Written By Outsider Club

Posted October 16, 2017

Here’s everything you need to know to start the week…

Craft Spirits: Following the boom in micro-breweries and craft beer, craft distillers have been reaping rewards of their own. In 2003, there were 60 craft distillers in the United States. Today, there’s more than 1,280 of them. That’s a 2,000% increase in just over a decade. And that doesn’t include the 200 distilleries that are currently under construction. Yet the market share of craft distillers is just 1.7% — a far cry from the 10% that recently shook the beer world.

Copper Continues Ascent: Copper prices jumped to a fresh three-year high this morning, rallying on bullish Chinese economic data. Copper was up 2.34% at $7,054 per tonne. As we noted last week, copper is among the best performing commodities. It was trading at less than $5,000 per tonne a year ago.


Going Nuclear: In a recent meeting with the nation’s highest-ranking national security leaders, President Donald Trump said he wanted a nearly tenfold increase in the U.S. nuclear arsenal. This is not the first time Trump has made such a demand. He’s repeatedly called to increase U.S. nuclear capabilities both before and after his inauguration.

“We’re never going to fall behind any country, even if it’s a friendly country, we’re never going to fall behind on nuclear power,” Trump has said. “It would be wonderful, a dream would be that no country would have nukes, but if countries are going to have nukes, we’re going to be at the top of the pack.”

The calls come as tensions with Iran and North Korea continue to escalate.


Crude Conflict: Oil prices are up to start the week, as Iraqi forces move to seize Kurdish oil fields. Kurdistan’s recent vote for independence has inflamed long-standing disputes between Baghdad and the semi-autonomous Kurdish government over land and oil. Brent crude rose 1.4% on the news to $57.97 a barrel. And U.S. oil futures are hovering near $52.

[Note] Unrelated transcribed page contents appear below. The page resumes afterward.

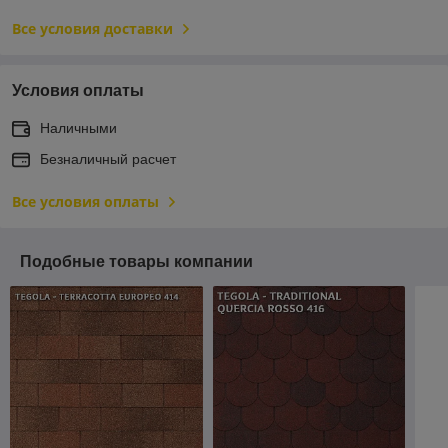
Все условия доставки
Условия оплаты
Наличными
Безналичный расчет
Все условия оплаты
Подобные товары компании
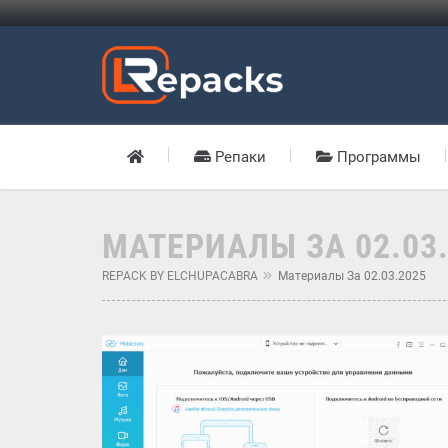
Репаки
Программы
МАТЕРИАЛЫ ЗА 02.03
REPACK BY ELCHUPACABRA
Материалы За 02.03.2025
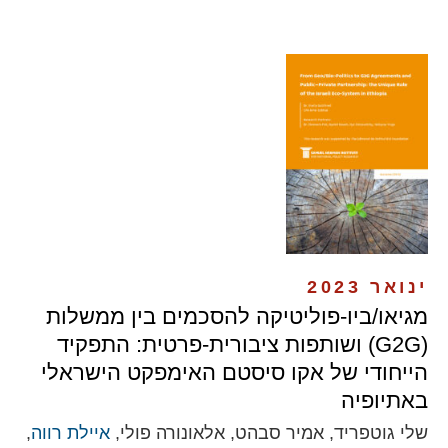
ינואר 2023
מגיאו/ביו-פוליטיקה להסכמים בין ממשלות
(G2G) ושותפות ציבורית-פרטית: התפקיד
הייחודי של אקו סיסטם האימפקט הישראלי
באתיופיה
שלי גוטפריד, אמיר סבהט, אלאונורה פולי,
איילת רווה
,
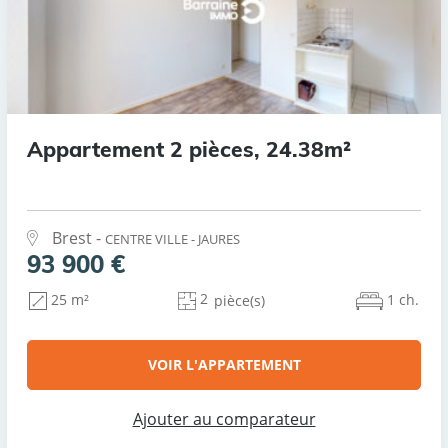
Appartement 2 pièces, 24.38m²
Brest -
CENTRE VILLE - JAURES
93 900 €
2
1 ch.
25 m²
pièce(s)
VOIR L'APPARTEMENT
Ajouter au comparateur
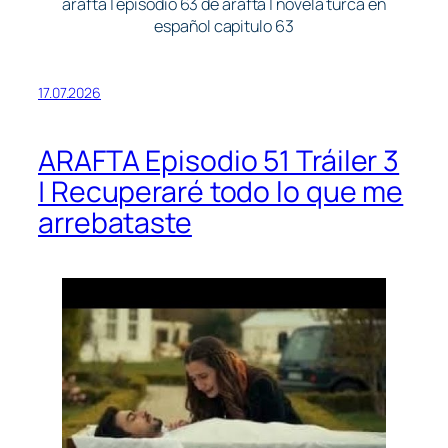
arafta | episodio 63 de arafta | novela turca en
español capitulo 63
17.07.2026
ARAFTA Episodio 51 Tráiler 3
| Recuperaré todo lo que me
arrebataste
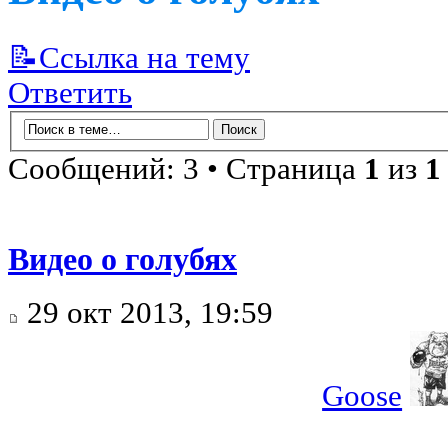
📝Ссылка на тему
Ответить
Сообщений: 3 • Страница
1
из
1
Видео о голубях
29 окт 2013, 19:59
Goose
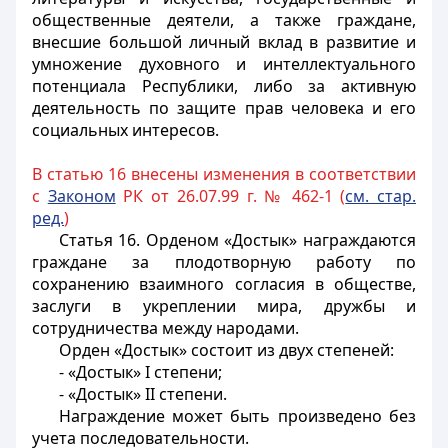
общественные деятели, а также граждане,
внесшие большой личный вклад в развитие и
умножение духовного и интеллектуального
потенциала Республики, либо за активную
деятельность по защите прав человека и его
социальных интересов.
В статью 16 внесены изменения в соответствии
с
Законом
РК от 26.07.99 г. № 462-1 (
см. стар.
ред.
)
Статья 16.
Орденом «Достык» награждаются
граждане за плодотворную работу по
сохранению взаимного согласия в обществе,
заслуги в укреплении мира, дружбы и
сотрудничества между народами.
Орден «Достык» состоит из двух степеней:
- «Достык» I степени;
- «Достык» II степени.
Награждение может быть произведено без
учета последовательности.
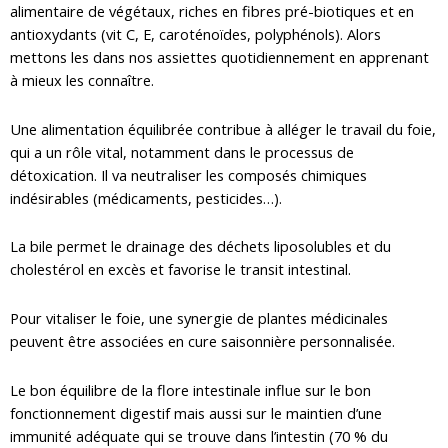
alimentaire de végétaux, riches en fibres pré-biotiques et en
antioxydants (vit C, E, caroténoïdes, polyphénols). Alors
mettons les dans nos assiettes quotidiennement en apprenant
à mieux les connaître.
Une alimentation équilibrée contribue à alléger le travail du foie,
qui a un rôle vital, notamment dans le processus de
détoxication. Il va neutraliser les composés chimiques
indésirables (médicaments, pesticides…).
La bile permet le drainage des déchets liposolubles et du
cholestérol en excès et favorise le transit intestinal.
Pour vitaliser le foie, une synergie de plantes médicinales
peuvent être associées en cure saisonnière personnalisée.
Le bon équilibre de la flore intestinale influe sur le bon
fonctionnement digestif mais aussi sur le maintien d’une
immunité adéquate qui se trouve dans l’intestin (70 % du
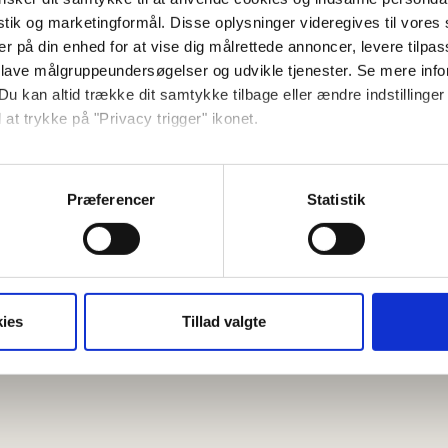
istik og marketingformål. Disse oplysninger videregives til vore
er på din enhed for at vise dig målrettede annoncer, levere tilpas
 lave målgruppeundersøgelser og udvikle tjenester. Se mere inf
Du kan altid trække dit samtykke tilbage eller ændre indstillinger
rivat terrass.
 at trykke på "Privacy trigger" ikonet.
så gerne:
sninger om din placering, der kan være nøjagtig inden for få me
Præferencer
Statistik
 baseret på en scanning af dens unikke karakteristika (fingerprin
ebsitet.
se vores indhold og annoncer, til at vise dig funktioner til sociale
oplysninger om din brug af vores hjemmeside med vores partnere i
t):
14:00
Utcheckning (senast):
10:00
ies
Tillad valgte
ysepartnere. Vores partnere kan kombinere disse data med andr
et fra din brug af deres tjenester.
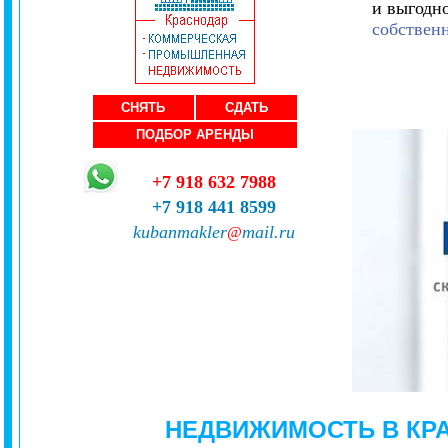
и выгодн
собствен
СНЯТЬ
СДАТЬ
ПОДБОР АРЕНДЫ
+7 918 632 7988
+7 918 441 8599
kubanmakler
mail.ru
@
НЕДВИЖИМОСТЬ В КР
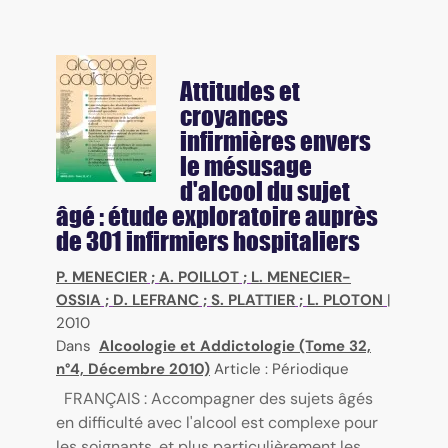
Attitudes et
croyances
infirmières envers
le mésusage
d'alcool du sujet
âgé : étude exploratoire auprès
de 301 infirmiers hospitaliers
P. MENECIER
;
A. POILLOT
;
L. MENECIER-
OSSIA
;
D. LEFRANC
;
S. PLATTIER
;
L. PLOTON
|
2010
Dans
Alcoologie et Addictologie (Tome 32,
n°4, Décembre 2010)
Article : Périodique
FRANÇAIS : Accompagner des sujets âgés
en difficulté avec l'alcool est complexe pour
les soignants, et plus particulièrement les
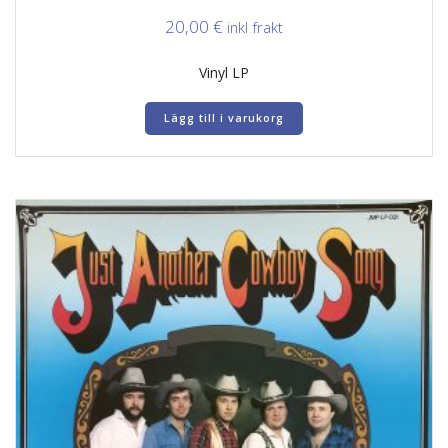
20,00
€
inkl frakt
Vinyl LP
Lägg till i varukorg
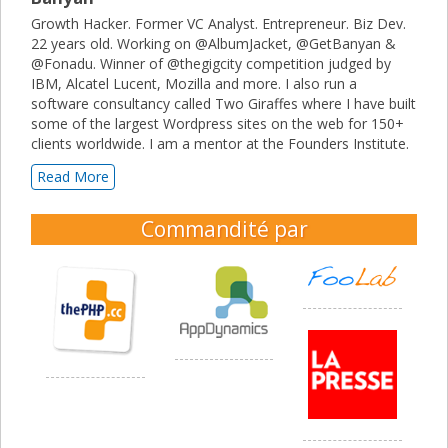
Growth Hacker. Former VC Analyst. Entrepreneur. Biz Dev.
22 years old. Working on @AlbumJacket, @GetBanyan &
@Fonadu. Winner of @thegigcity competition judged by
IBM, Alcatel Lucent, Mozilla and more. I also run a
software consultancy called Two Giraffes where I have built
some of the largest Wordpress sites on the web for 150+
clients worldwide. I am a mentor at the Founders Institute.
Read More
Commandité par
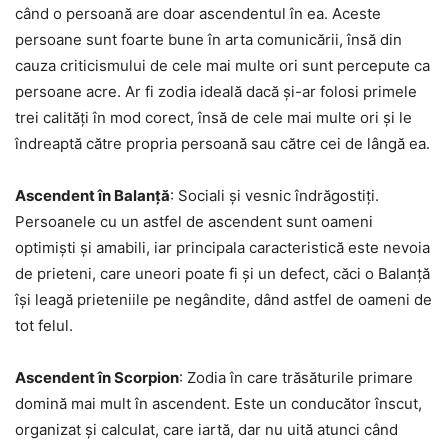
când o persoană are doar ascendentul în ea. Aceste
persoane sunt foarte bune în arta comunicării, însă din
cauza criticismului de cele mai multe ori sunt percepute ca
persoane acre. Ar fi zodia ideală dacă și-ar folosi primele
trei calități în mod corect, însă de cele mai multe ori și le
îndreaptă către propria persoană sau către cei de lângă ea.
Ascendent în Balanță
: Sociali și vesnic îndrăgostiți.
Persoanele cu un astfel de ascendent sunt oameni
optimiști și amabili, iar principala caracteristică este nevoia
de prieteni, care uneori poate fi și un defect, căci o Balanță
își leagă prieteniile pe negândite, dând astfel de oameni de
tot felul.
Ascendent în Scorpion
: Zodia în care trăsăturile primare
domină mai mult în ascendent. Este un conducător înscut,
organizat și calculat, care iartă, dar nu uită atunci când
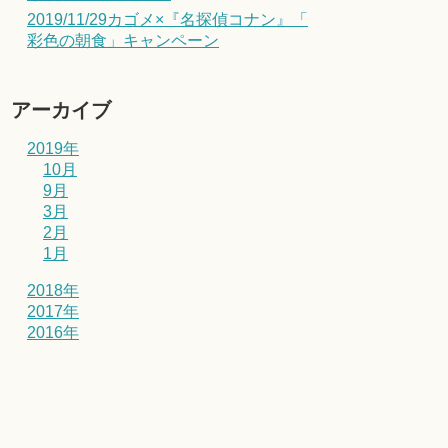
2019/11/29カゴメ×『名探偵コナン』「
彩色の朝食」キャンペーン
アーカイブ
2019年
10月
9月
3月
2月
1月
2018年
2017年
2016年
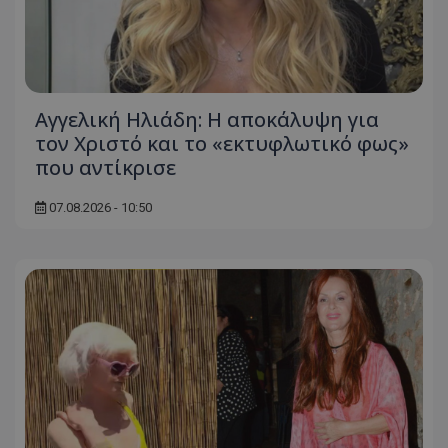
Αγγελική Ηλιάδη: Η αποκάλυψη για
τον Χριστό και το «εκτυφλωτικό φως»
που αντίκρισε
07.08.2026 - 10:50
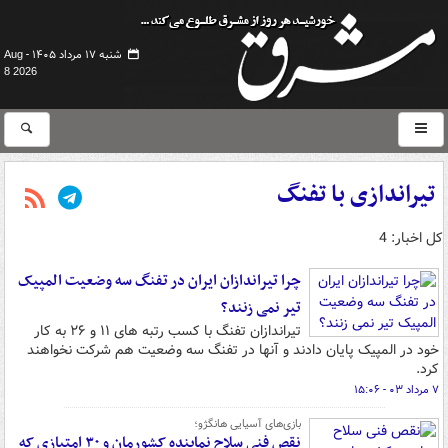
شنبه ۱۷ مرداد ۱۴۰۵ -
Aug
8 2026
تیراندازی با تفنگ
کل اخبار: 4
چرا تیراندازان ایران در تفنگ سه وضعیت المپیک
تیر نمی زنند؟
تیراندازان تفنگ با کسب رتبه های ۱۱ و ۲۶ به کار
خود در المپیک پایان دادند و آنها در تفنگ سه وضعیت هم شرکت نخواهند
کرد.
۷ مرداد ۰۳ - ۱۵:۰۶
بازی‌های آسیایی هانگژو؛
نقص فنی سلاح نماینده کشورمان و ۳۰ امتیازی که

Brexit Breakdown: Brexit negotiations are heading for a catastrophic breakdown, as the UK and EU haggle over a new trade agreement to smooth the transition. Business leaders and policymakers say a transition plan must be outlined by the end of the year, or UK-based companies will start moving operations to mainland Europe. Thus, Germany and France have a vested interest in delaying progress in the Brexit talks.